Unlock a world of possibilities! Login now and discover the exclusive benefits awaiting you.
Hello,
I am building a qv application which deals with invoices. My fact table is having around 45 millions of records (for 36months). Number of records will only grow smoothly, as I have been told to expose 36months maximum. My problem is not on the loading steps, as i have followed a multi-tier architecture with several qvw files to handle incremental qvd. I have also avoided synthetic keys, and kept my data model as a star schema. I am not far from the recommendations mentioned in the following topic http://community.qlik.com/message/111448#111448
My problem is more on the frontend, with a single user connected to the application, I find that navigation and selection are not that fast.
Details of the server:
Windows 2003 R2 / Entreprise x64 Edition / Service Pack 2
CPU: Intel Xeon E5320 @ 1.86GHz with 8GB of RAM
On the task manager, I can see 8 CPU running.
My QVW Frontend is 1.9GB. It takes few minutes for 1 end-user to open the document through IE6 with QV plugin; and for every user action, all 8 CPU run at 100% till data are returned to the client. Definitely, when concurrent users will start using the application, it will worsen the performance even more.

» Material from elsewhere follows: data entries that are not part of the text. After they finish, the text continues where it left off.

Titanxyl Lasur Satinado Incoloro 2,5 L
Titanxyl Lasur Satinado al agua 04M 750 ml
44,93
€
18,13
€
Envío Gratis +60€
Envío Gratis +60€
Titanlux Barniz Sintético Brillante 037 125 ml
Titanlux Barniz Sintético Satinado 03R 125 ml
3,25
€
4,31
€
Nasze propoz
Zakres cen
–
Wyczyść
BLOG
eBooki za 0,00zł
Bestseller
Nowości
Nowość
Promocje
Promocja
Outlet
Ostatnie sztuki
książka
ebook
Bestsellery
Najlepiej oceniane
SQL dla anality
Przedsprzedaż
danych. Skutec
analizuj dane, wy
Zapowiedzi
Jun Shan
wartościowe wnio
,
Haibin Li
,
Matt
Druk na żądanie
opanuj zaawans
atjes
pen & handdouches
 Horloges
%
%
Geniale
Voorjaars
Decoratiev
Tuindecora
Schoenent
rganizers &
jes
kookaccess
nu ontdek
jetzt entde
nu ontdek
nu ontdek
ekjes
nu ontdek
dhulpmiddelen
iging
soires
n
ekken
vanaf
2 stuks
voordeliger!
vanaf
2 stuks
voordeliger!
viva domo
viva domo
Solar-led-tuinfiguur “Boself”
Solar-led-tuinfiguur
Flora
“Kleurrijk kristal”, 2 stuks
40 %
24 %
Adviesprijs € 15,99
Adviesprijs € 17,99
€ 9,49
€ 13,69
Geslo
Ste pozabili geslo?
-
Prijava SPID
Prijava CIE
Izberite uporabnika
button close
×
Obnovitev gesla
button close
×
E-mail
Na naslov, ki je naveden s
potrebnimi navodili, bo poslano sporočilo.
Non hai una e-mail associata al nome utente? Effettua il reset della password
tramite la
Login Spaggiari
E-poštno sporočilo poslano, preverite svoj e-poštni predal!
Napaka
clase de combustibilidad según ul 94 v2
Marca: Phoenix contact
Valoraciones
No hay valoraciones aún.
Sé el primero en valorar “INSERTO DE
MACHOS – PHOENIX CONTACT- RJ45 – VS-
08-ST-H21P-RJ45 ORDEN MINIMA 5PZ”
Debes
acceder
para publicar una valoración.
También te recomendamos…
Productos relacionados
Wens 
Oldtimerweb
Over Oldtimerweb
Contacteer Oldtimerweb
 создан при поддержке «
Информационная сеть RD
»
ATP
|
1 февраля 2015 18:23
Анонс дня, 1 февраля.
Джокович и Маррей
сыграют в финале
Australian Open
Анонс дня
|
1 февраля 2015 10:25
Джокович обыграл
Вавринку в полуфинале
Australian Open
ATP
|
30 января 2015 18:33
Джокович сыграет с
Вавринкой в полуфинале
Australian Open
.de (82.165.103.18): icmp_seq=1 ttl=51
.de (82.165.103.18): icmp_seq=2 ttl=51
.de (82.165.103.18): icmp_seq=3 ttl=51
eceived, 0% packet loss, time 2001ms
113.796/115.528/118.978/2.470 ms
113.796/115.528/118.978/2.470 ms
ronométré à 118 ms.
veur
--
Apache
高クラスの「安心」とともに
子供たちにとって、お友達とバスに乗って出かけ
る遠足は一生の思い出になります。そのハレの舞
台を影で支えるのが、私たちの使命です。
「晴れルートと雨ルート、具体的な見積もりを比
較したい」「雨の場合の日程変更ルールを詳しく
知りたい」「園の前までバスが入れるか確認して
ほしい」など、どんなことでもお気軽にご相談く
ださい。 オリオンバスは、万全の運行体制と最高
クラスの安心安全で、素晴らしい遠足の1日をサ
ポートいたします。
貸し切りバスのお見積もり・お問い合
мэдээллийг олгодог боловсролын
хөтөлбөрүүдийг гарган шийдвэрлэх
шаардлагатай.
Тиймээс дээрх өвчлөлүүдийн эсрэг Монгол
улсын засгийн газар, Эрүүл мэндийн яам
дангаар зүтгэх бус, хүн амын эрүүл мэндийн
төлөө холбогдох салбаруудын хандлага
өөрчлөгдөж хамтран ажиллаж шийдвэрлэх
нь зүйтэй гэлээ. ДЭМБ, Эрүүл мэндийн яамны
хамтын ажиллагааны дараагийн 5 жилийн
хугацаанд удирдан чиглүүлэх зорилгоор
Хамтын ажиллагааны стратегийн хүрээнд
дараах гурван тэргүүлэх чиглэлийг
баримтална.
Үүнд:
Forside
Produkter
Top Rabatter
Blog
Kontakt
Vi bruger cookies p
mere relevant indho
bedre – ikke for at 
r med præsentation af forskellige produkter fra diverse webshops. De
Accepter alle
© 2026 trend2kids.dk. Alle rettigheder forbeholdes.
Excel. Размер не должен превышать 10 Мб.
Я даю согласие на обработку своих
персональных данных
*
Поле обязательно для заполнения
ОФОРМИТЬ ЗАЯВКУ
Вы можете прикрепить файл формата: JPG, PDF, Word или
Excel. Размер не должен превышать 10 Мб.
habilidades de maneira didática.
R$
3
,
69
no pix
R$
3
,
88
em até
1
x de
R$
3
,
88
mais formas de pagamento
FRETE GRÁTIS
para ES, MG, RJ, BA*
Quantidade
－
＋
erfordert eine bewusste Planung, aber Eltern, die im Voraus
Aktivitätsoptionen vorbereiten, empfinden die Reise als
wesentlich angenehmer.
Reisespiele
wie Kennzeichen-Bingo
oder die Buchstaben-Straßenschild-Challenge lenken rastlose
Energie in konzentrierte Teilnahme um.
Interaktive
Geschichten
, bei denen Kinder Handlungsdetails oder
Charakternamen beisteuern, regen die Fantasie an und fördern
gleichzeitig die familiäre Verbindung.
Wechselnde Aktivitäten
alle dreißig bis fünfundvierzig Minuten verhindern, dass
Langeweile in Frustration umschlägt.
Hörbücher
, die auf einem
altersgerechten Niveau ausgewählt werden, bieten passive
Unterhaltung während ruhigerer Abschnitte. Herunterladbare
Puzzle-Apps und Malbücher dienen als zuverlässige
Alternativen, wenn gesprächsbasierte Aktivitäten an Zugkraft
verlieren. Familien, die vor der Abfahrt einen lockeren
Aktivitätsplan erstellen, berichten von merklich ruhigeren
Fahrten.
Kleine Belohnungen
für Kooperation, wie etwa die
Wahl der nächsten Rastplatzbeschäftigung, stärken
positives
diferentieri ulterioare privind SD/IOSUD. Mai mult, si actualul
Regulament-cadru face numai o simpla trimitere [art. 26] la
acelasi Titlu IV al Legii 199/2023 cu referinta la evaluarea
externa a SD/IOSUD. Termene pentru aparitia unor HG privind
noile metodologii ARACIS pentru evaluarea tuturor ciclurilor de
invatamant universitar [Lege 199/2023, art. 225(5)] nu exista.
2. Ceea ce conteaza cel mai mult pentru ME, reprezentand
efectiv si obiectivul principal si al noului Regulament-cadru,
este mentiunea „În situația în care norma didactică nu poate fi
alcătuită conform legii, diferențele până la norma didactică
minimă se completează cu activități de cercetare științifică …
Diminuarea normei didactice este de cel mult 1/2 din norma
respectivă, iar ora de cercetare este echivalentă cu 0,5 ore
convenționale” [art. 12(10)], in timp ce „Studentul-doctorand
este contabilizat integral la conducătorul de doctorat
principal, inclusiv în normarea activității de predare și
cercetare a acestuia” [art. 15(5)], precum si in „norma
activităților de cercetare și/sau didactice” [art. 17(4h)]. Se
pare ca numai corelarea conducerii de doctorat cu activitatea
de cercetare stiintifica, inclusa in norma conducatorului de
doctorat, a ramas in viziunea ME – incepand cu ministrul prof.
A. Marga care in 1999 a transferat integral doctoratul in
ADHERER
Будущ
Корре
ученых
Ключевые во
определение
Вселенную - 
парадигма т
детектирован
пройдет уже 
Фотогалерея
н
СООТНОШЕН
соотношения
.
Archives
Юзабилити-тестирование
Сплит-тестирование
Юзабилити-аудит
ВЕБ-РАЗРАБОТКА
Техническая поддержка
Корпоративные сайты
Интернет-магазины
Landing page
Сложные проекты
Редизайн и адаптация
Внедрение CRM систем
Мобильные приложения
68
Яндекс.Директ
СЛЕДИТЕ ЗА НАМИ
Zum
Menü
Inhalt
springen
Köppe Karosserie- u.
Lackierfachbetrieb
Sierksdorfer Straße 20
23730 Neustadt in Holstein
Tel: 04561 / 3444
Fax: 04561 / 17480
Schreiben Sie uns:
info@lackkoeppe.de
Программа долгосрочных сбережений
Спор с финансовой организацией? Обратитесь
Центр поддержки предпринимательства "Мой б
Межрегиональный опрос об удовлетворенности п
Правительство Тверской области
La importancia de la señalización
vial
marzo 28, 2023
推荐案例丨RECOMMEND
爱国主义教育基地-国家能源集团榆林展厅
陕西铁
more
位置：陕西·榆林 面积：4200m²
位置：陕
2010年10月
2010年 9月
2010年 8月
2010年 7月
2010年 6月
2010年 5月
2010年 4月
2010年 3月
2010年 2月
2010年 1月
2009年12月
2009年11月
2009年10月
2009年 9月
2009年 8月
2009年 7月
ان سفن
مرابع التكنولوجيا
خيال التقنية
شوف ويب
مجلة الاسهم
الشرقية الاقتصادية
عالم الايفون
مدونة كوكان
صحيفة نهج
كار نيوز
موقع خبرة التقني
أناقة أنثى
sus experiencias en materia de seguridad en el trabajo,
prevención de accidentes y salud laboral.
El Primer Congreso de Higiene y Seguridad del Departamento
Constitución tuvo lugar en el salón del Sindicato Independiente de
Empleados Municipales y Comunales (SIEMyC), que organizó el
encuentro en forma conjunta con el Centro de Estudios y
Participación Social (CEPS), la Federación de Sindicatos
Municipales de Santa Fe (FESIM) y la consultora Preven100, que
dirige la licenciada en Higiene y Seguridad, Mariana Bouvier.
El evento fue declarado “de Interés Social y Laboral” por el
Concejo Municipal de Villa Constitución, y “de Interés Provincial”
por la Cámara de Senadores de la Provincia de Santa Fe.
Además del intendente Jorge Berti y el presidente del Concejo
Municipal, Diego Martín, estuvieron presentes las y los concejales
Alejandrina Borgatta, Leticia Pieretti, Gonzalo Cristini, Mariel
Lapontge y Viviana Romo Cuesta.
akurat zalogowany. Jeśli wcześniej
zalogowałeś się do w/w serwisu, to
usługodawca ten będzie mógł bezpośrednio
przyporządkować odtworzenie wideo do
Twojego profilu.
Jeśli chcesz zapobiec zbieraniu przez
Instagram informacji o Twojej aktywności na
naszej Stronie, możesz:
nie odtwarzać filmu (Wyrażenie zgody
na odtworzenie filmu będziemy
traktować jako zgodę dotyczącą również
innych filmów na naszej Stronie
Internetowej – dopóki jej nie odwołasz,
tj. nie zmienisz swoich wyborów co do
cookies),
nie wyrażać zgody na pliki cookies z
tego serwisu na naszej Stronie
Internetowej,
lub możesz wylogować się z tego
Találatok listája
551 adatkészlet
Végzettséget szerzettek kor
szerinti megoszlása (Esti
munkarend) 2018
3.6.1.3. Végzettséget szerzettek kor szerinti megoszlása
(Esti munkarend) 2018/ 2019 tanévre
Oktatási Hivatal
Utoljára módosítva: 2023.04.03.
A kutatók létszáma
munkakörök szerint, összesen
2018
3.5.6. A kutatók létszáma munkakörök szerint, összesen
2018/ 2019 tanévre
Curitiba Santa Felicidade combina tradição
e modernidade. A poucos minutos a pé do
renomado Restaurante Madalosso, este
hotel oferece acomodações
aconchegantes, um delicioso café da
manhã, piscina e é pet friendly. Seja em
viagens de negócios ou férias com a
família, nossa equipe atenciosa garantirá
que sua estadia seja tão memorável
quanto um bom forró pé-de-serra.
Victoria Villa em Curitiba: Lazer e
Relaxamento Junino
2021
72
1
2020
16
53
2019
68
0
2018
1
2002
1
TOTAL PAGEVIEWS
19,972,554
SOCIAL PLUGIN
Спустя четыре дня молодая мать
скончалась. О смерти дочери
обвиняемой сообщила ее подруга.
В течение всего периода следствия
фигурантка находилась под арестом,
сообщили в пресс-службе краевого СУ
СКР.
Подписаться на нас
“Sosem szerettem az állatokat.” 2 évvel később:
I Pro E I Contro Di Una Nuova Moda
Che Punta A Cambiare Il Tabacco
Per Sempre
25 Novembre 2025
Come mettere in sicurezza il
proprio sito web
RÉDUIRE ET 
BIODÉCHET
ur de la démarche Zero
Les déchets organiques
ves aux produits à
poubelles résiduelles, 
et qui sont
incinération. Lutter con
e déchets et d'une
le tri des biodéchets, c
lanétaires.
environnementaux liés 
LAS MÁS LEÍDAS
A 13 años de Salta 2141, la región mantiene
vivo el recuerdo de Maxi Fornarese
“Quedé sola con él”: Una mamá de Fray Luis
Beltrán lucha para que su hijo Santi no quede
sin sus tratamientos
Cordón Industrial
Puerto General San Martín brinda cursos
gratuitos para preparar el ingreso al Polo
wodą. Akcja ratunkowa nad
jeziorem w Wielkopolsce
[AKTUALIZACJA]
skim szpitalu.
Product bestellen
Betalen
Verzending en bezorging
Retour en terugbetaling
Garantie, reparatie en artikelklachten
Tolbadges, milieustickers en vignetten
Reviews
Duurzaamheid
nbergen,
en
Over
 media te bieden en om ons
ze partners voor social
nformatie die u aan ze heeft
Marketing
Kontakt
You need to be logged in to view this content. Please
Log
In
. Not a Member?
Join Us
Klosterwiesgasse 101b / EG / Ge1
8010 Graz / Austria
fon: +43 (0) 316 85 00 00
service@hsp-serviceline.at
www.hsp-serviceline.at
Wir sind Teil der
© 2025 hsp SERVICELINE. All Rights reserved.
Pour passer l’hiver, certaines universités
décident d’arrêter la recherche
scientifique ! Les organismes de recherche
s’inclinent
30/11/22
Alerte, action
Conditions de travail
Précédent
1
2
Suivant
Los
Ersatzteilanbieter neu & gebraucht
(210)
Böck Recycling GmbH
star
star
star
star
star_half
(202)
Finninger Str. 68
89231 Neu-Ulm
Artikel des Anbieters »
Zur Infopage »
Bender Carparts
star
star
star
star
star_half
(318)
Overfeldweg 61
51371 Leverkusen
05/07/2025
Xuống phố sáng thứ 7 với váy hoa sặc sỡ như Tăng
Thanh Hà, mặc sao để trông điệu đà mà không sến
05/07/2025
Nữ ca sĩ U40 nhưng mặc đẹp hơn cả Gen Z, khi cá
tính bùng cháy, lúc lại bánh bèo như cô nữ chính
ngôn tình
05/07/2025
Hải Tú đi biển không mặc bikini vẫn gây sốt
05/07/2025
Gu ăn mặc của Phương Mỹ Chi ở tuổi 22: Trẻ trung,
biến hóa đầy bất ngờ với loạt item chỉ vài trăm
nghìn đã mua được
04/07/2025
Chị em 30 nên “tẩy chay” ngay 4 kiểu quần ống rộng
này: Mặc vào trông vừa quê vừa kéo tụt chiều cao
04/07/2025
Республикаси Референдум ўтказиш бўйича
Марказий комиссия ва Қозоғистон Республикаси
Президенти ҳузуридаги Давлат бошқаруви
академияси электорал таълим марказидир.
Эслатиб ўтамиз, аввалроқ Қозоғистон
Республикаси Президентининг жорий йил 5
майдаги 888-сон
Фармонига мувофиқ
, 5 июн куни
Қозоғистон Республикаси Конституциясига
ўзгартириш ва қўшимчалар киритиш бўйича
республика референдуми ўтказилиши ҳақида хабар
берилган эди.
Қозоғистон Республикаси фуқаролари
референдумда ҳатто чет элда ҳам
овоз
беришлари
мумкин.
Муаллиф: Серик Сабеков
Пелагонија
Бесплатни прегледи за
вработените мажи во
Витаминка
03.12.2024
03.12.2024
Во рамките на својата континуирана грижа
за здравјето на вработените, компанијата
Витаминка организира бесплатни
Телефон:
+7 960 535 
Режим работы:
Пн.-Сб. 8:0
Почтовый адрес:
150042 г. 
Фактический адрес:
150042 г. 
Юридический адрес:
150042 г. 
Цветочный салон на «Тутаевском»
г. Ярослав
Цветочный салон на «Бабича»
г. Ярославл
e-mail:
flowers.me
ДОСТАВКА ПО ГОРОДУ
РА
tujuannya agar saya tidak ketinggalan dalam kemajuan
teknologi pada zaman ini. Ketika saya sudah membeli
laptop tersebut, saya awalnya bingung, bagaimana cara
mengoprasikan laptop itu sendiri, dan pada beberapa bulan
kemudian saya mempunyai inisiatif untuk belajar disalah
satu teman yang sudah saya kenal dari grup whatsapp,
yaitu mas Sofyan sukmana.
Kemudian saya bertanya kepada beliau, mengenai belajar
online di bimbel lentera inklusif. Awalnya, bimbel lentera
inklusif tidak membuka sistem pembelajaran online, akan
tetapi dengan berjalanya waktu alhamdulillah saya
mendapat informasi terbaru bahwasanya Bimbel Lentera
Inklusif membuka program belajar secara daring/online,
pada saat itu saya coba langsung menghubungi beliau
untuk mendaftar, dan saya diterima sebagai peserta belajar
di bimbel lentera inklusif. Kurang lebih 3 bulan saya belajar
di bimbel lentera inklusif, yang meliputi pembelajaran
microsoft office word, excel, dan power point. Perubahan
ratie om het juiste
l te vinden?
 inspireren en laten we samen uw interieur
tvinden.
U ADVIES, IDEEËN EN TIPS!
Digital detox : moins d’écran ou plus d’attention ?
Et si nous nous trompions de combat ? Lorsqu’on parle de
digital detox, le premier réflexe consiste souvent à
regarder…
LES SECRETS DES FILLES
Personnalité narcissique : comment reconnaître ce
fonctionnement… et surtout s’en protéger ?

I wanted to aggregate the data even more, to reduce drastically the number of records. An easy approach would have been to remove the invoiceID, and group by all other dimensions. Problem is that functional team want to keep this dimension... We are migrating from OLAP technologies, where they used to have the feature 'Drill Through' to access the very detailed data. So, invoiceID would not be used for pivoting, but more for identifying a specific record.
So, would it be possible that I build 2 qlikview frontends:
- the first one, faster, with the very aggregated data (without the invoicedID)
- the second one, slower, with the detailled data (including the invoiceID)
End-user will mainly use the first frontend, but when they want to access the detail (drill through), it will direct them to another qlikview file (while keeping the selection made on the 1st file). The 2nd qlikview frontend will have only a single table box.
Is this architecture possible? Feel free to share your advices.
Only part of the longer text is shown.